Volvo published its first quarter’s financial earnings on Tuesday, reporting a revenue of SEK 82.9 billion ($8.56 billion) — a 11.8% decline from SEK 93.9 billion ($9.70 billion) year over year.
The company’s earnings per share (EPS) were SEK 0.40 ($0.04), a third of the 1.12 SEK ($0.12) in the first quarter of 2024.
The group’s operating income (EBIT) was SEK 1.9 billion ($197 million), with the brand’s wholesales dropping “as part of a planned inventory reduction” during the last quarter of 2024.
The brand, owned by China’s Geely Holding Group, said in a statement that “given external developments and increased uncertainties”, it is “no longer providing financial guidance for 2025 and 2026.”
Volvo plans to “protect profitability” and to “offset external headwinds” with an accelerated cost and cash action plan of SEK 18 billion ($1.86 billion), from which effects are expected next year.
The automaker stated that it “aims to continue in that direction with the right cars, a competitive cost base and increased resilience, and will continue to build a stronger, more efficient and more valuable Volvo Cars.”
Chief executive Håkan Samuelsson — who took over the role earlier this month after Jim Rowan stepped down — told CNBC on Tuesday that “volume drop,” “price competition” and “new players in the electric segment” are “influencing the prices generally.”
“On top of that you have the turbulence now with additional tariffs,” Samuelsson stated, adding that “all of that makes it very difficult to predict the future.”
Tariffs Impact
Commenting on the tariff impact, the chief executive said, “We see long-term, we need, of course, to come back to some kind of trade deal with the U.S. Otherwise, this is of course going to be very difficult for the business in the U.S.”
As Donald Trump imposed the 25% tariff on all imported vehicles and auto parts, Volvo planned production shifts to U.S. factories in an effort to avoid the impact.
Earlier this month at the company’s annual general meeting, the CEO had stated that the company is “well prepared in China and in Europe,” but needed “to be better in the U.S. to get around the import tariffs.”
According to the statement released together with the earnings results on Tuesday, “the company will start by focusing on the U.S and China markets, as priorities,” as it is “undertaking a strategic restructuring of its operations in the U.S. and has created a new region, called Americas.”

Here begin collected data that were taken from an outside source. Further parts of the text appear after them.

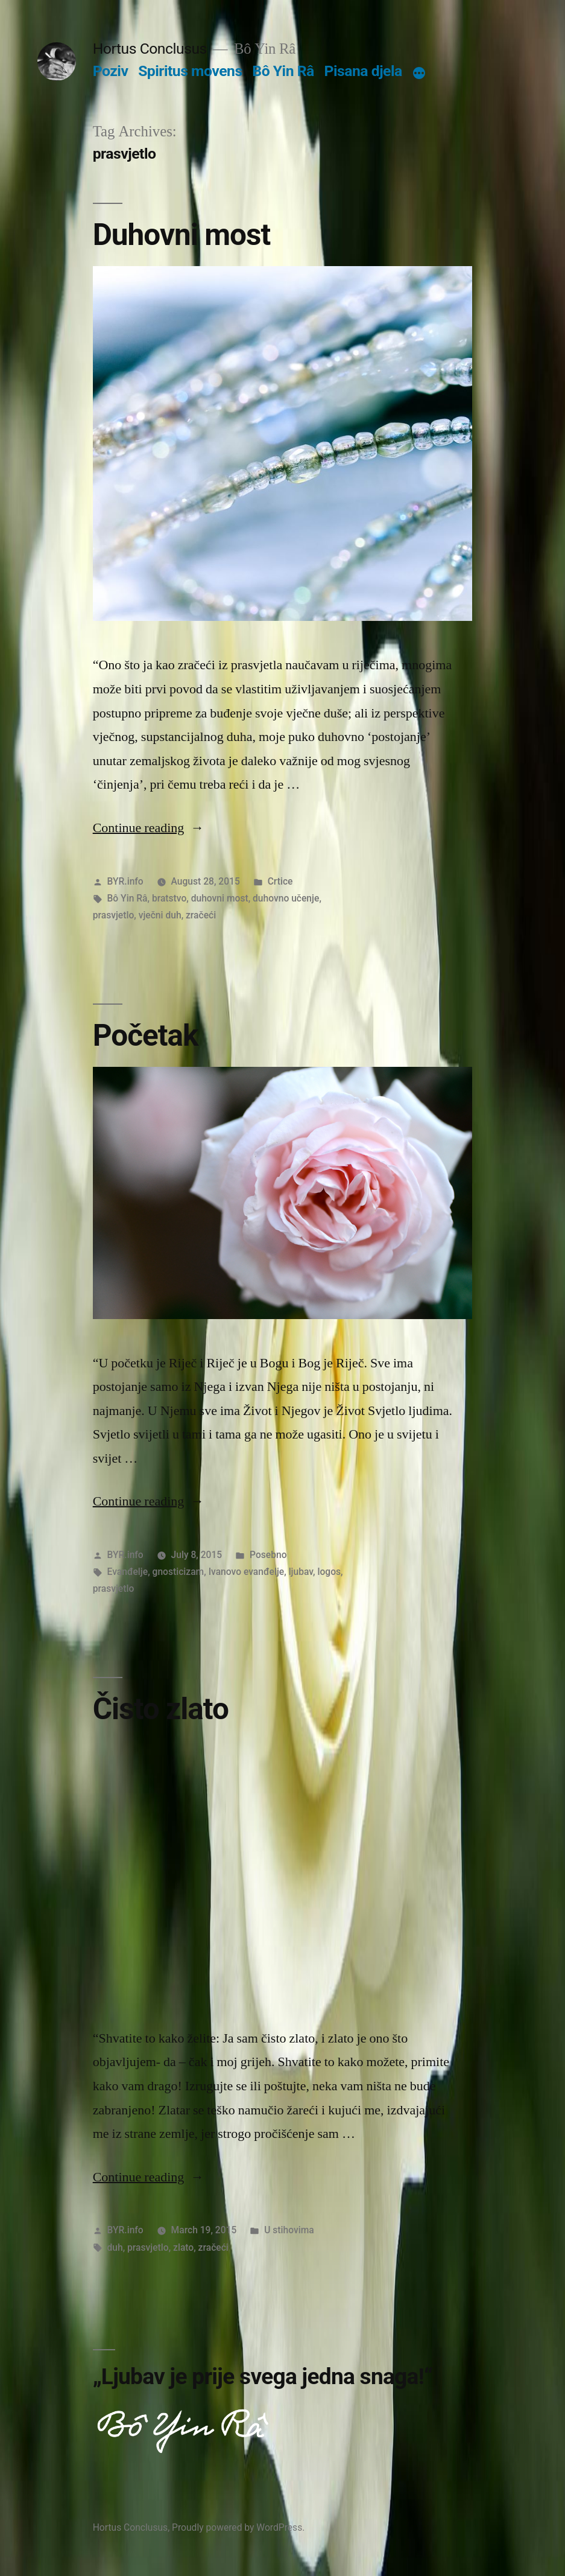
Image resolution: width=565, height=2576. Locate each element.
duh (115, 2247)
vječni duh (160, 915)
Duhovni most (182, 234)
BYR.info (125, 881)
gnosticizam (178, 1571)
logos (329, 1571)
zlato (183, 2247)
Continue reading (148, 827)
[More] (419, 73)
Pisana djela (363, 71)
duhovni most (219, 898)
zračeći (201, 915)
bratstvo (169, 898)
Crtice (280, 881)
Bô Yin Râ (283, 71)
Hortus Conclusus (150, 48)
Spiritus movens (190, 71)
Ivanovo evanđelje (247, 1571)
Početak (145, 1035)
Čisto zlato (161, 1708)
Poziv (110, 71)
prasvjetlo (113, 915)
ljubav (301, 1571)
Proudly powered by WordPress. (238, 2527)
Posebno (268, 1554)
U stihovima (289, 2230)
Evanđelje (127, 1571)
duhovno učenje (286, 898)
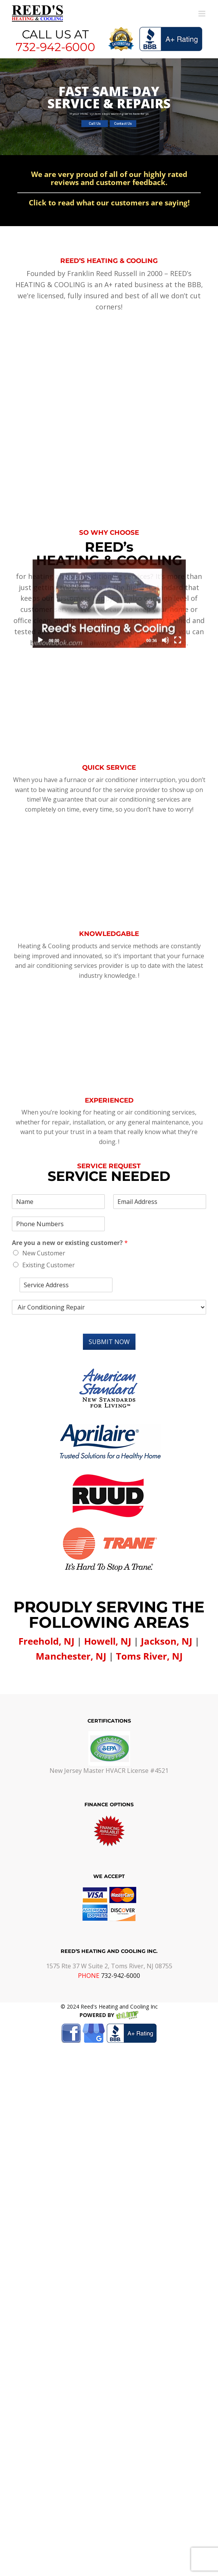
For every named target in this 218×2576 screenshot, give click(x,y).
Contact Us (123, 124)
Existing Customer (48, 1221)
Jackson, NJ (166, 1597)
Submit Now (109, 1297)
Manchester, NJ (71, 1611)
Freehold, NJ (46, 1597)
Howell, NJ (107, 1597)
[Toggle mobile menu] (202, 14)
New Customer (43, 1209)
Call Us (95, 124)
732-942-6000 (55, 47)
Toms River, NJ (149, 1611)
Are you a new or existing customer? (70, 1199)
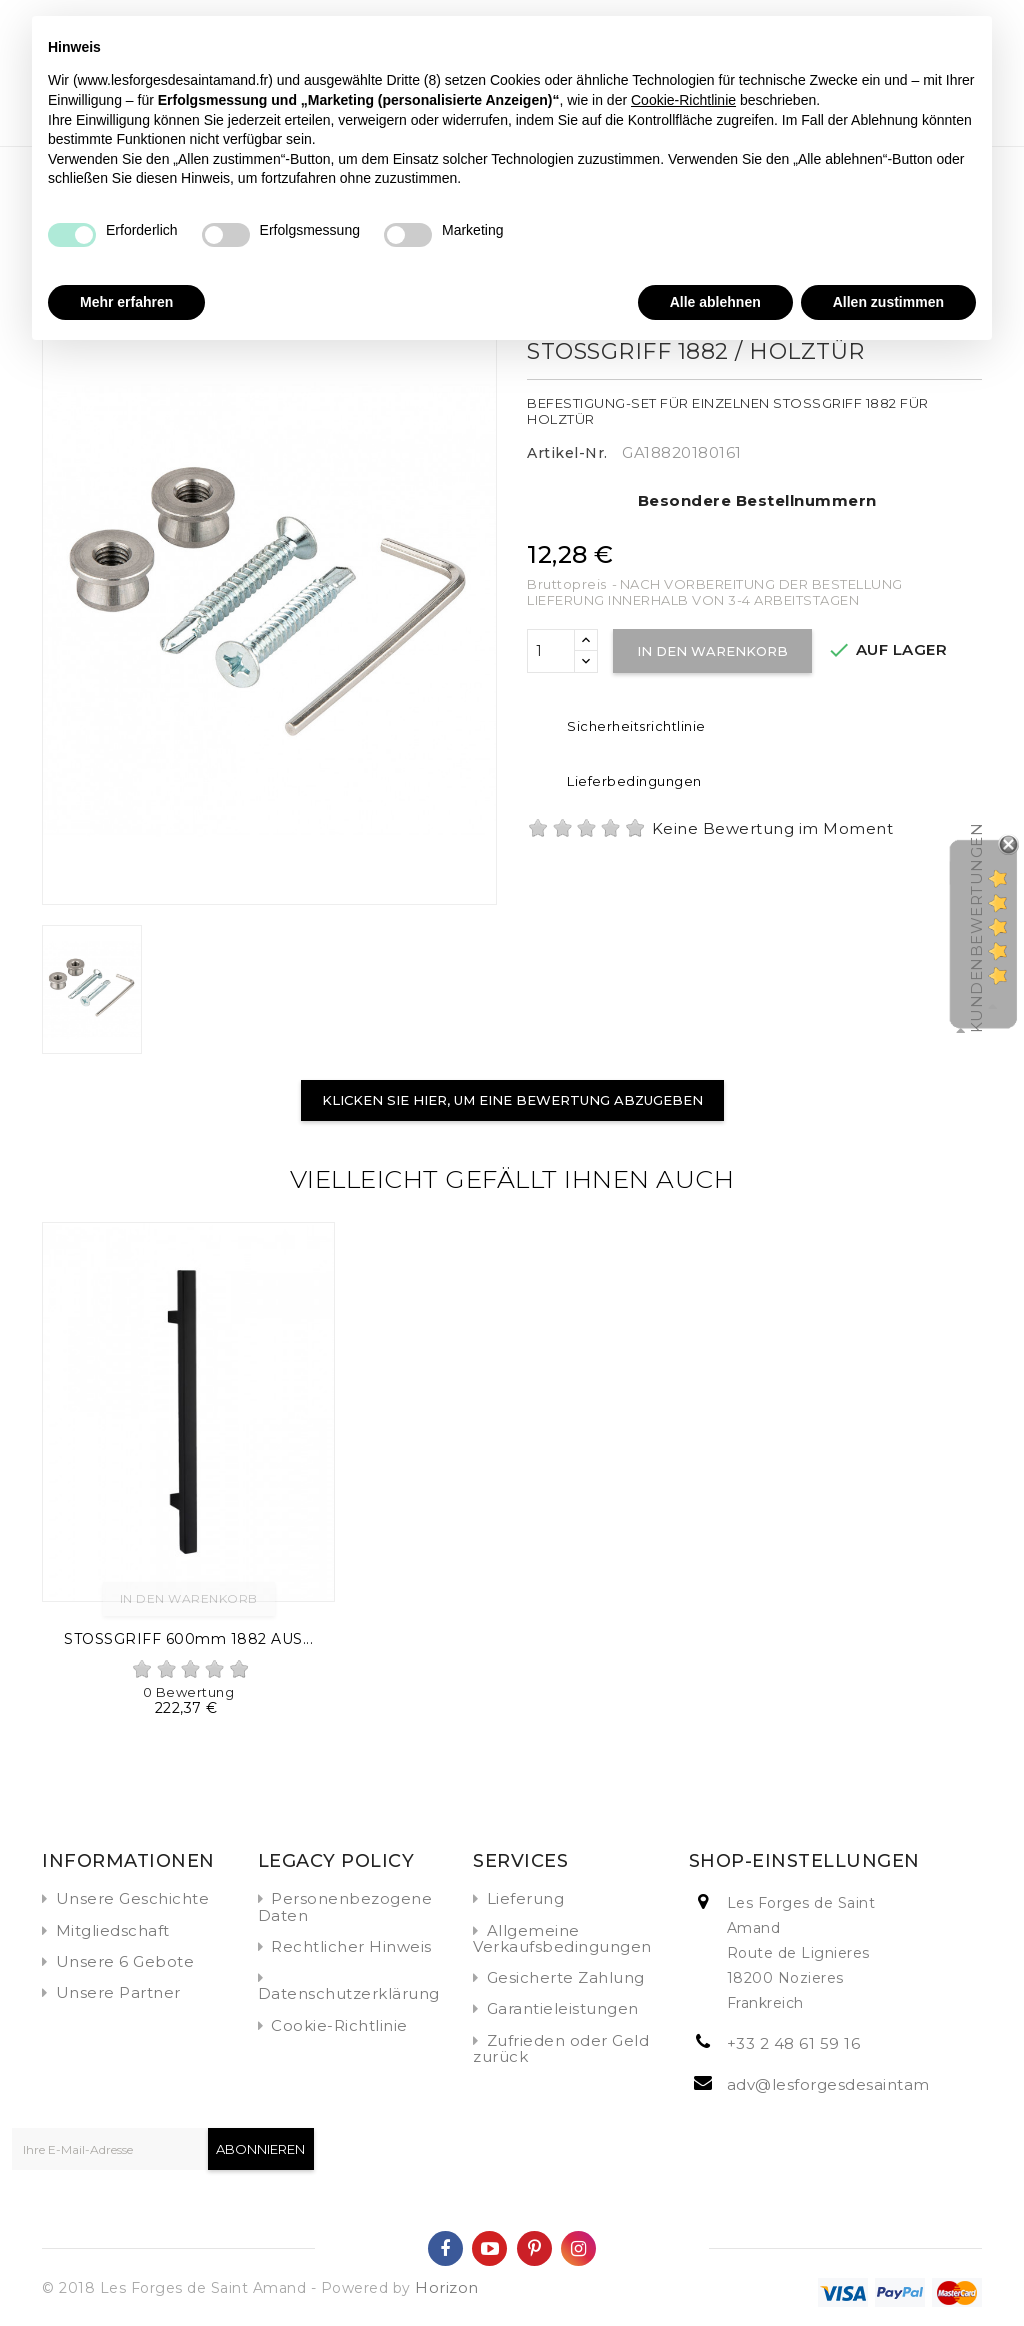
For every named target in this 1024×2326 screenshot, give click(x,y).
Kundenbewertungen (976, 928)
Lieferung (526, 1898)
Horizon (447, 2287)
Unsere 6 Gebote (125, 1961)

Volvo intends to “sharpen the product line-up it needs for growth” in the U.S. and to promote a “better use” of “its existing manufacturing footprint there in the coming years – producing more cars where they are sold.”
The efficiency at Volvo’s South Carolina factory was mentioned by Samuelsson with the CEO saying that Volvo is looking into putting “another car into that factory,” which has to be a “best-seller for the U.S. market.”
Q1 Sales
Volvo sold 172,219 cars worldwide in the first quarter, a 6% decline year over year. Nearly 32,500 of these were battery electric vehicles — with a 19% market share.
New energy vehicles (NEV), which include hybrid and fully electric models, represented 43% of the market (up nearly 5% from the same period last year).
Volvo launched its first fully electric car, the ES90, in early March. In Germany, the sedan is priced from €71,990 ($82,000).
Volvo had a goal of selling only battery electric vehicles by 2030, becoming one of the first automakers to promise a fully electric portfolio by the end of the decade.
Last September, however, the company abandoned that target, deciding to “adjust its electrification ambitions due to changing market conditions and customer demands.”
The carmaker “aims for 90 to 100% of its global sales volume by 2030 to consist of electrified cars, meaning a mix of both fully electric and plug-in hybrid models.”
The brand reiterated its most recent target by stating that “as Volvo Cars accelerates towards full electrification, its premium plug-in hybrids provide a pragmatic bridge for customers not yet ready to switch.”